А затем рассказчица, оплакивающая смерти всех героев – Рильке, учительницы французского Mlle Jeanne Robert и слабоумного мальчика Вани, – выступает как мать всех троих, ведь она метафорически помещает их всех в свое сердце: «Райнер-Мария Рильке, покоящийся на скале Rarogne над Роной – без соседей – во мне, его русской любящей, покоится: между Жанной и Ваней – Иоанной и Иоанном» [Цветаева 1994, 5: 205]. Эту метафору материнства подтверждают отношения героини с обоими персонажами, чьи смерти обрамляют кончину Рильке – Mlle Robert и Вани. Француженка Mlle Robert, безгранично преданная детям русских эмигрантов, сама является материнской фигурой. Она – любящий друг для другой матери – лирической героини «Твоей смерти»:
Mlle Jeanne Robert, певшая годовалому сыну эмигранта: «V siélé novom Vanka jil»… – чтобы не забывал России, и ведшая имя Мур от Amour. Mlle Jeanne Robert, в прошлом году на мой русский вечер не только пришедшая, но пришедшая на него первая – […] [Цветаева 1994, 5: 197].
Мадемуазель Жанна Робер не только давала уроки дочери Цветаевой Ариадне, но и пела с любовью по-русски с французским акцентом годовалому брату Ариадны Георгию (Муру) Эфрону, настаивая на том, что прозвище Мур происходит от французского Amour (Любовь). В то же время лирическая героиня здесь выполняет двойную материнскую функцию: будучи матерью в привычном, обыденном смысле, она еще, что метафорически более важно, как бы является матерью всех троих умерших. Материнство здесь тесно сплетается с концом жизни, в прямом и переносном смыслах. Заботливая мадемуазель Робер в середине очерка умирает, а лирическая героиня Цветаевой благодаря литературному дару, привязанности и воображению метафорически становится «матерью» всех троих персонажей и оплакивает их смерть.

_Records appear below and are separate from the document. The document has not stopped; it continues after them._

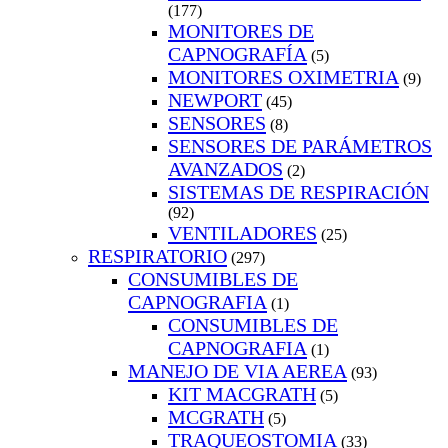
(177)
MONITORES DE
CAPNOGRAFÍA
(5)
MONITORES OXIMETRIA
(9)
NEWPORT
(45)
SENSORES
(8)
SENSORES DE PARÁMETROS
AVANZADOS
(2)
SISTEMAS DE RESPIRACIÓN
(92)
VENTILADORES
(25)
RESPIRATORIO
(297)
CONSUMIBLES DE
CAPNOGRAFIA
(1)
CONSUMIBLES DE
CAPNOGRAFIA
(1)
MANEJO DE VIA AEREA
(93)
KIT MACGRATH
(5)
MCGRATH
(5)
TRAQUEOSTOMIA
(33)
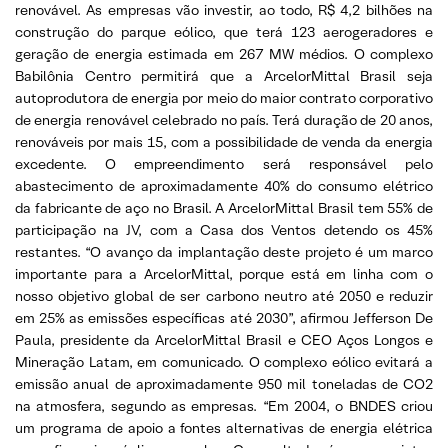
renovável. As empresas vão investir, ao todo, R$ 4,2 bilhões na
construção do parque eólico, que terá 123 aerogeradores e
geração de energia estimada em 267 MW médios. O complexo
Babilônia Centro permitirá que a ArcelorMittal Brasil seja
autoprodutora de energia por meio do maior contrato corporativo
de energia renovável celebrado no país. Terá duração de 20 anos,
renováveis por mais 15, com a possibilidade de venda da energia
excedente. O empreendimento será responsável pelo
abastecimento de aproximadamente 40% do consumo elétrico
da fabricante de aço no Brasil. A ArcelorMittal Brasil tem 55% de
participação na JV, com a Casa dos Ventos detendo os 45%
restantes. “O avanço da implantação deste projeto é um marco
importante para a ArcelorMittal, porque está em linha com o
nosso objetivo global de ser carbono neutro até 2050 e reduzir
em 25% as emissões específicas até 2030”, afirmou Jefferson De
Paula, presidente da ArcelorMittal Brasil e CEO Aços Longos e
Mineração Latam, em comunicado. O complexo eólico evitará a
emissão anual de aproximadamente 950 mil toneladas de CO2
na atmosfera, segundo as empresas. “Em 2004, o BNDES criou
um programa de apoio a fontes alternativas de energia elétrica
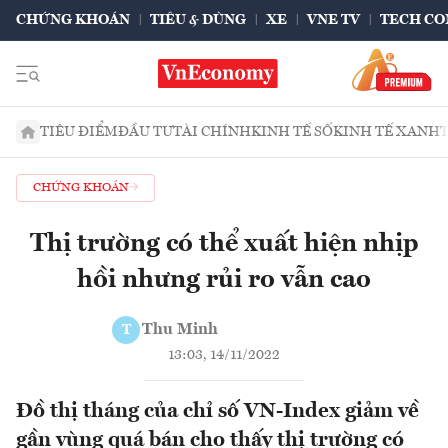
CHỨNG KHOÁN
TIÊU & DÙNG
XE
VNE TV
TECH CO
TIÊU ĐIỂM
ĐẦU TƯ
TÀI CHÍNH
KINH TẾ SỐ
KINH TẾ XANH
CHỨNG KHOÁN
Thị trường có thể xuất hiện nhịp
hồi nhưng rủi ro vẫn cao
Thu Minh
T
13:03, 14/11/2022
Đồ thị tháng của chỉ số VN-Index giảm về
gần vùng quá bán cho thấy thị trường có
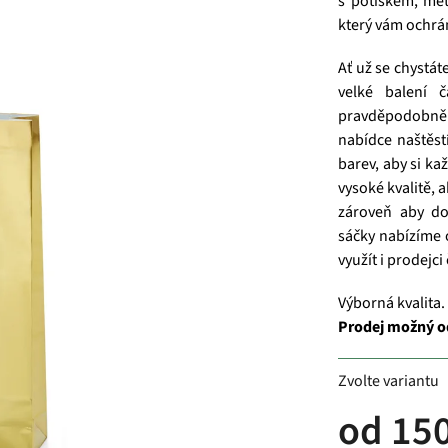
s potiskem, meta
který vám ochrá
Ať už se chystát
velké balení 
pravděpodobně 
nabídce naštěst
barev, aby si ka
vysoké kvalitě, 
zároveň aby do
sáčky nabízíme 
využít i prodejci
Výborná kvalita.
Prodej možný o
Zvolte variantu
od
150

В «Новогоднем» Цветаева приветствует Рильке в новом царстве света. В финальных строках ее голос силен и радостен, она находит возможность примирения и принятия смерти. В «Твоей смерти» она осуждает попытки людей «одомашнить» смерть, «Lebenstrieb смерти»: «
В то же время новость о смерти Mlle Robert для рассказчицы словно оживляет сонный дом, как будто в сказке о Спящей красавице:
Итак, дом проснулся. Из того, что он явно проснулся, стало ясно, что он спал: бабушкой, дядей, теткой, матерью мальчика, отцом и матерью девочки, самой девочкой, самим мальчиком, в течение целых трех недель всеми своими обитателями спал как заколдованный. По тому как дом ожил стало ясно: она умерла [Цветаева 1994, 5: 194].
Mlle Robert прожила достойную жизнь. Она – напоминание о нашей неспособности принять смерть, при этом она, словно Спящая красавица, оживляет и вдохновляет других. Даже героиня очерка при ее заведомом превосходстве над другими домочадцами в принятии конечности смерти не скорбит чрезмерно о мадемуазель. Напротив, она старается запомнить ее такой, какой та была в жизни – щедрой и доброй к обедневшим русским эмигрантам: «Mlle Jeanne Robert, ездившая к русской девочке Але […] Mlle Jeanne Robert, бравшая за часовой урок, длившийся два […] считаясь не с “падением франка,” а с его, франка, на нас, intelligence russe, падением» [Цветаева 1994, 5: 197].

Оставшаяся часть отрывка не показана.